Investors rattled by spreading Mideast unrest drove stocks across the Arab world down sharply Wednesday, with regional heavyweight Saudi Arabia's exchange suffering another day of steep declines.
The kingdom's benchmark Saudi All Shares Index tumbled 4.4 percent in late afternoon trading, piling on to losses sustained in a 6.8 percent rout late in the previous session after most other regional markets had closed.
"Investors are very jittery. There is clearly panic selling," said John Sfakianakis, chief economist with the Riyadh, Saudi Arabia-based Banque Saudi-Fransi, who said he expects the sell-off to continue. "Whenever this jittery panic sets in, it has a snowball effect."
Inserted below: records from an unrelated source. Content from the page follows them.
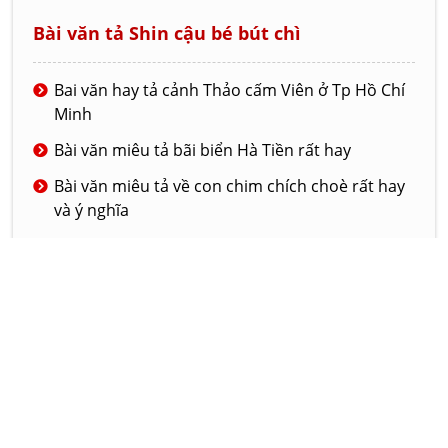
Bài văn tả Shin cậu bé bút chì
Bai văn hay tả cảnh Thảo cấm Viên ở Tp Hồ Chí
Minh
Bài văn miêu tả bãi biển Hà Tiền rất hay
Bài văn miêu tả về con chim chích choè rất hay
và ý nghĩa
Bài văn tả về ngôi trường mới của em
Đoạn văn tả lớp học của em
© 2020 - LAMVAN.NET
GIỚI THIỆU
DỊCH VỤ
LIÊN HỆ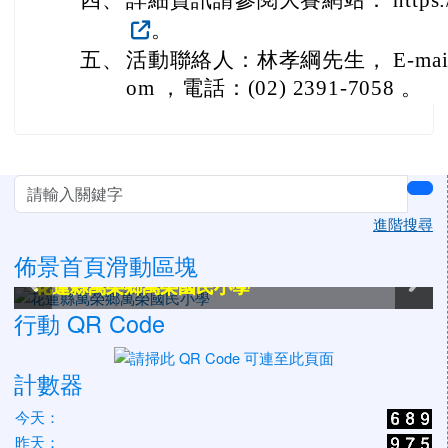
四、
詳細資訊請參閱大賽網站： https://ita.
。
五、
活動聯絡人：林孝綱先生， E-mail ： a
om ，電話：(02) 2391-7058 。
左邊區域內容
sea
進階搜尋
佈景首頁滑動區塊
花蓮縣萬榮鄉萬榮國民小學
花蓮縣萬榮鄉萬榮國民小學
花蓮縣萬榮鄉萬榮國民小學
花蓮縣萬榮鄉萬榮國民小學
花蓮縣萬榮鄉萬榮國民小學
花蓮縣萬榮鄉萬榮國民小學
行動 QR Code
計數器
今天：
昨天：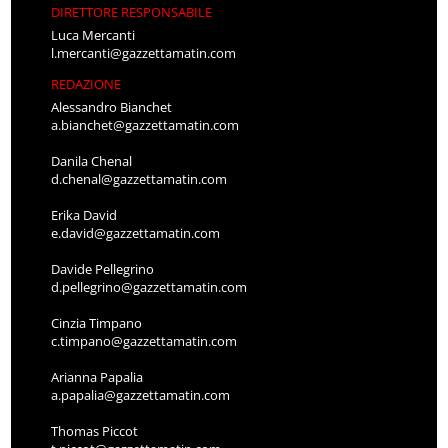
DIRETTORE RESPONSABILE
Luca Mercanti
l.mercanti@gazzettamatin.com
REDAZIONE
Alessandro Bianchet
a.bianchet@gazzettamatin.com
Danila Chenal
d.chenal@gazzettamatin.com
Erika David
e.david@gazzettamatin.com
Davide Pellegrino
d.pellegrino@gazzettamatin.com
Cinzia Timpano
c.timpano@gazzettamatin.com
Arianna Papalia
a.papalia@gazzettamatin.com
Thomas Piccot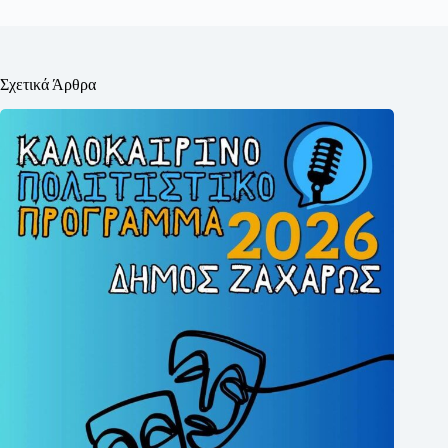
Σχετικά Άρθρα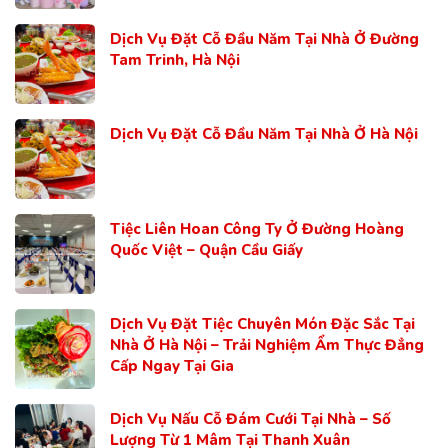
Dịch Vụ Đặt Cỗ Đầu Năm Tại Nhà Ở Đường
Tam Trinh, Hà Nội
Dịch Vụ Đặt Cỗ Đầu Năm Tại Nhà Ở Hà Nội
Tiệc Liên Hoan Công Ty Ở Đường Hoàng
Quốc Việt – Quận Cầu Giấy
Dịch Vụ Đặt Tiệc Chuyên Món Đặc Sắc Tại
Nhà Ở Hà Nội – Trải Nghiệm Ẩm Thực Đẳng
Cấp Ngay Tại Gia
Dịch Vụ Nấu Cỗ Đám Cưới Tại Nhà – Số
Lượng Từ 1 Mâm Tại Thanh Xuân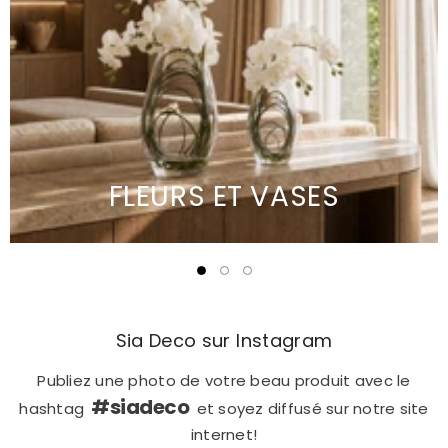
FLEURS ET VASES
Sia Deco sur Instagram
Publiez une photo de votre beau produit avec le
#siadeco
hashtag
et soyez diffusé sur notre site
internet!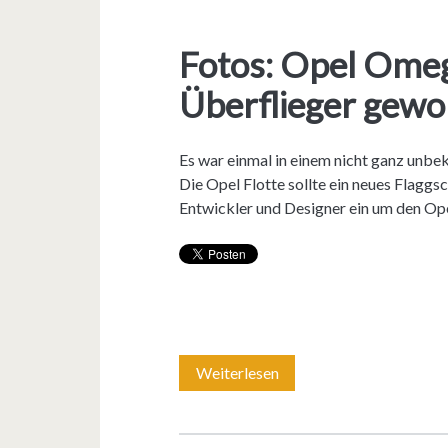
Fotos: Opel Omeg
Überflieger gewo
Es war einmal in einem nicht ganz unbek
Die Opel Flotte sollte ein neues Flaggs
Entwickler und Designer ein um den O
Weiterlesen
F
o
t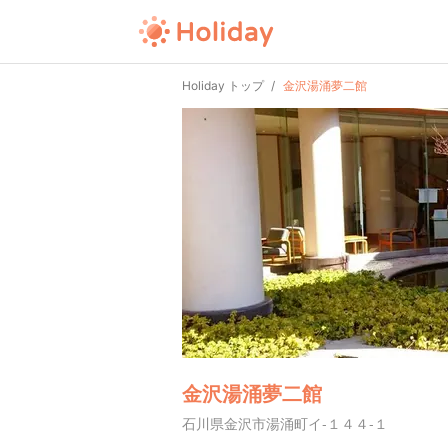
Holiday トップ
金沢湯涌夢二館
金沢湯涌夢二館
石川県金沢市湯涌町イ-１４４-１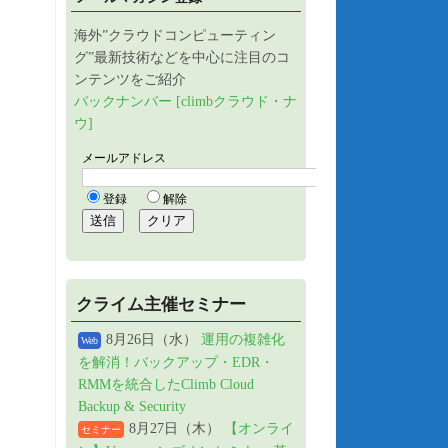
海外”クラウドコンピューティン
グ”最新技術などを中心に注目のコ
ンテンツをご紹介
バックナンバー [climbクラウド・ナ
ウ]
クライム主催セミナー
8月26日（水）
運用の複雑化
Web
を解消！バックアップ・EDR・
RMMを統合したClimb Cloud
Backup & Security
8月27日（木）
【オンライ
セミナー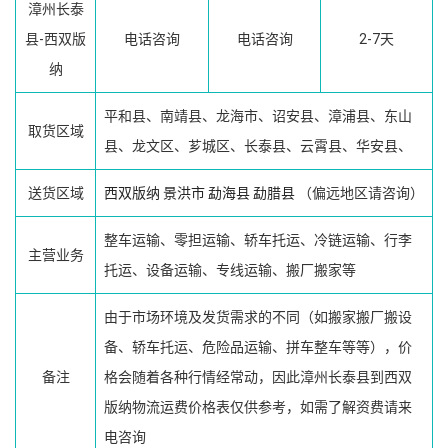
漳州长泰
县-西双版
电话咨询
电话咨询
2-7天
纳
平和县、南靖县、龙海市、诏安县、漳浦县、东山
取货区域
县、龙文区、芗城区、长泰县、云霄县、华安县、
送货区域
西双版纳
景洪市
勐海县
勐腊县
（偏远地区请咨询）
整车运输、零担运输、轿车托运、冷链运输、行李
主营业务
托运、设备运输、专线运输、搬厂搬家等
由于市场环境及发货需求的不同（如搬家搬厂搬设
备、轿车托运、危险品运输、拼车整车等等），价
备注
格会随着各种行情经常动，因此漳州长泰县到西双
版纳物流运费价格表仅供参考，如需了解资费请来
电咨询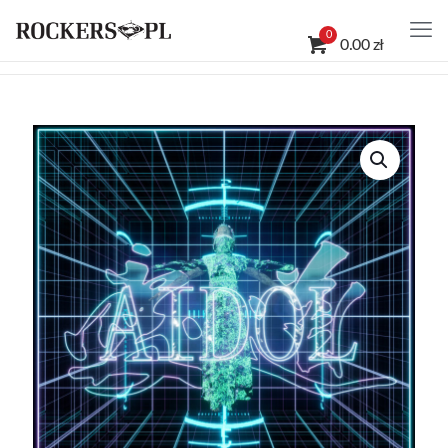
0
0.00 zł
The Saudi index has lost about a fifth of its value since the start of the year even as oil prices _ the kingdom's main source of revenue _ are pushing back toward $100 a barrel on the New York Mercantile Exchange.
Investors fear the demonstrations that have shaken Bahrain and Oman could spread elsewhere in the Gulf, including OPEC kingpin Saudi Arabia, the largest Arab economy. Anti-government organizers are calling for rallies in Saudi Arabia on March 11, though it remains unclear how much support opposition groups have.
Increasing unrest in North Africa, particularly Libya, a significant oil producer, is putting further pressure on Mideast markets. Libyan leader Moammar Gadhafi again vowed on Wednesday to fight to the "last man and last woman" to defend his country against anti-government rebels who hold parts of Libya's east.
Stock sell-offs in Asia and Europe and a lack of a clear end game for the regional unrest give investors little incentive to buy into regional markets, analysts say.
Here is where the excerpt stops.